Considerations for use in high-risk environments: This model should not be used in high-risk environments due to its low accuracy and potential for generating harmful commands.

Bias, Risks, and Limitations

This model has a tendency to generate overly complex and incorrect Bash commands. It may produce harmful commands that delete data or corrupt a system. This model is not intended for natural languages other than English, scripting languages or than Bash, or multi-line Bash scripts.

Recommendations

Users are encouraged to use this model as Bash reference tool and should not execute commands without verification.
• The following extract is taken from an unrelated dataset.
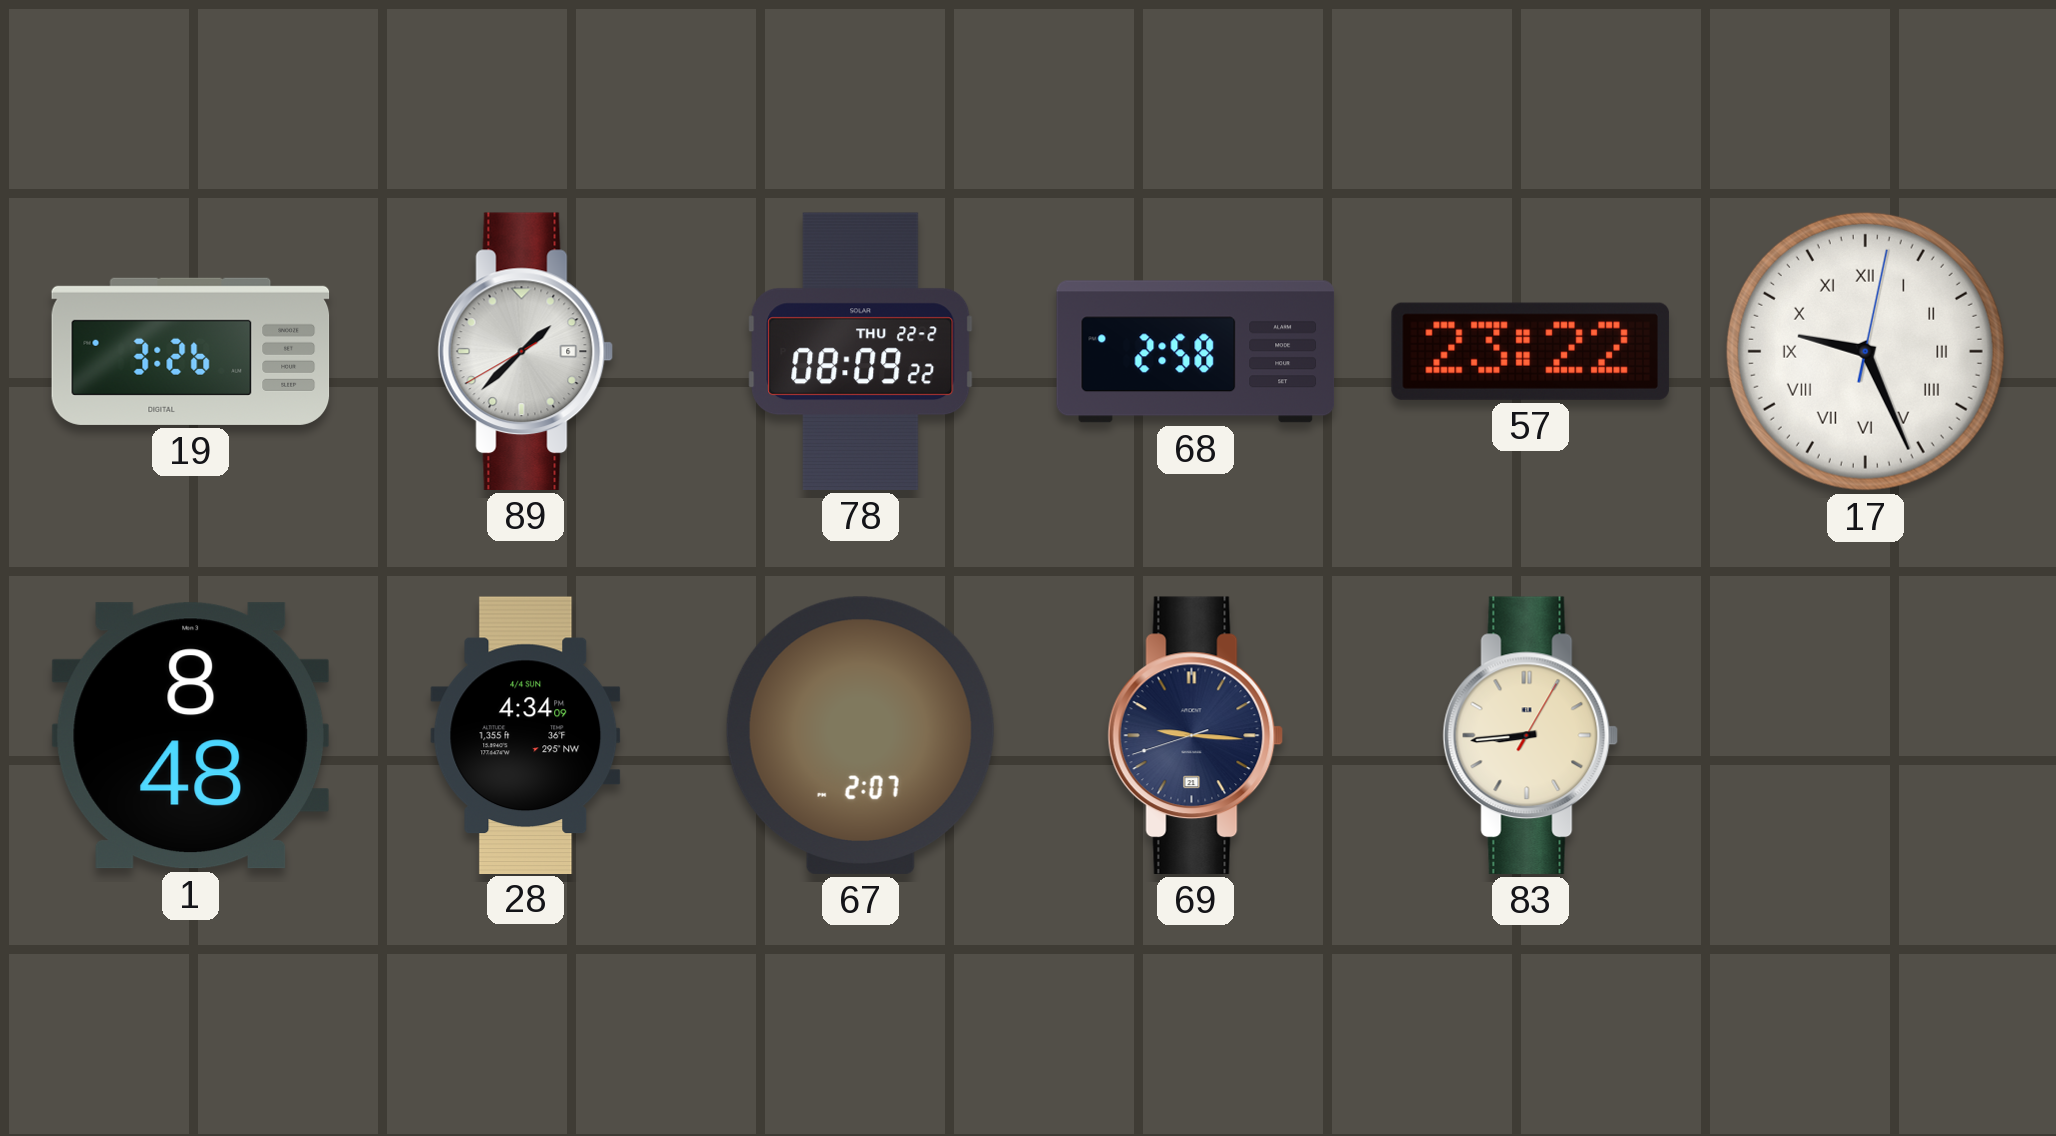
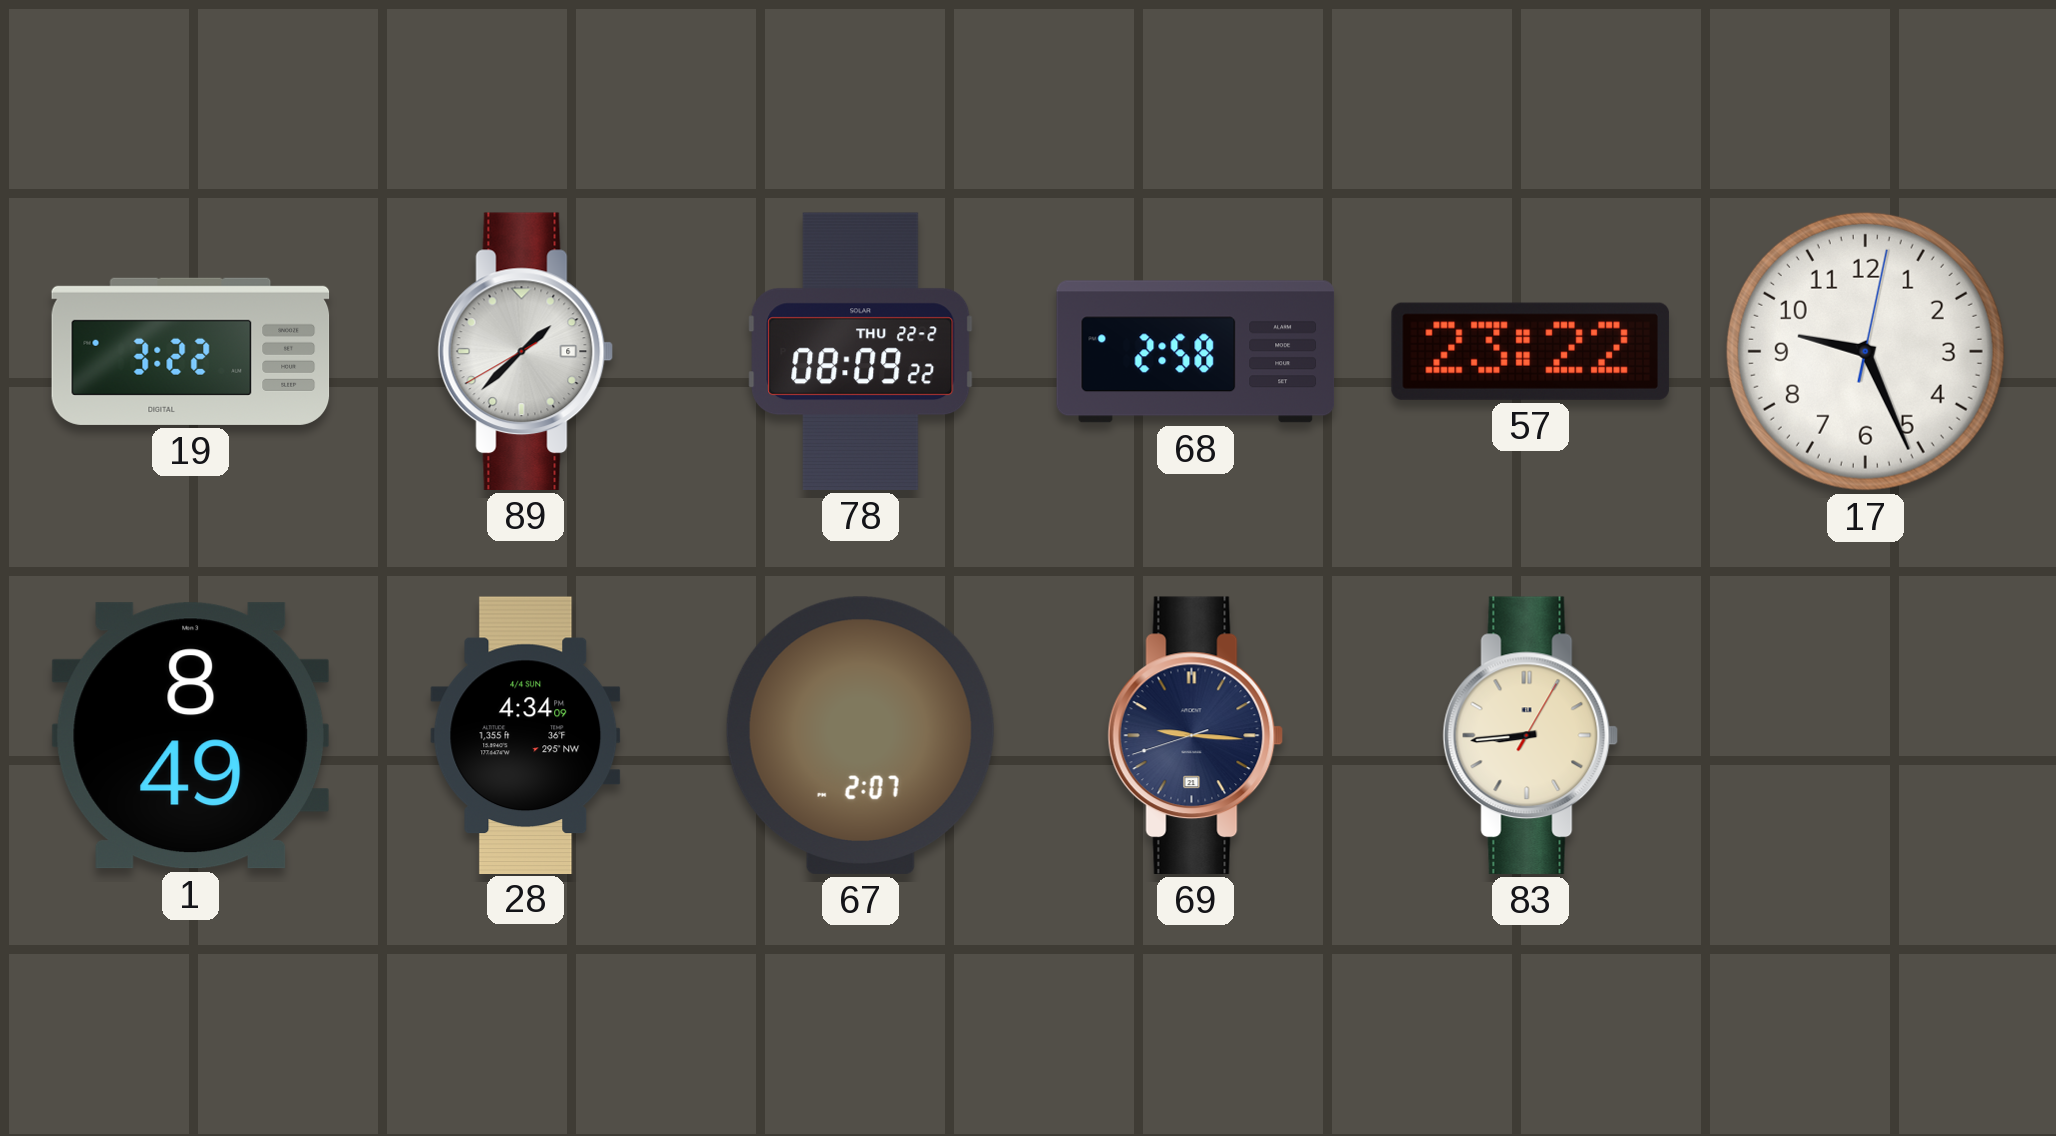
19: 3:26 -> 3:22
17 numerals: Roman -> Arabic
1: 8:48 -> 8:49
How to Get Started with the Model

Use the code below to get started with the model.

import torch
from transformers import AutoTokenizer, AutoModelForCausalLM

def translate(prompt):
    model_name = "westenfelder/Qwen2.5-Coder-7B-Instruct-NL2SH"
    tokenizer = AutoTokenizer.from_pretrained(model_name, clean_up_tokenization_spaces=False)
    model = AutoModelForCausalLM.from_pretrained(model_name, device_map="cuda", torch_dtype=torch.bfloat16)
        
    messages = [
        {"role": "system", "content": "Your task is to translate a natural language instruction to a Bash command. You will receive an instruction in English and output a Bash command that can be run in a Linux terminal."},
        {"role": "user", "content": f"{prompt}"},
    ]

    tokens = tokenizer.apply_chat_template(
        messages,
        add_generation_prompt=True,
        tokenize=True,
        return_tensors="pt"
    ).to(model.device)

    attention_mask = torch.ones_like(tokens)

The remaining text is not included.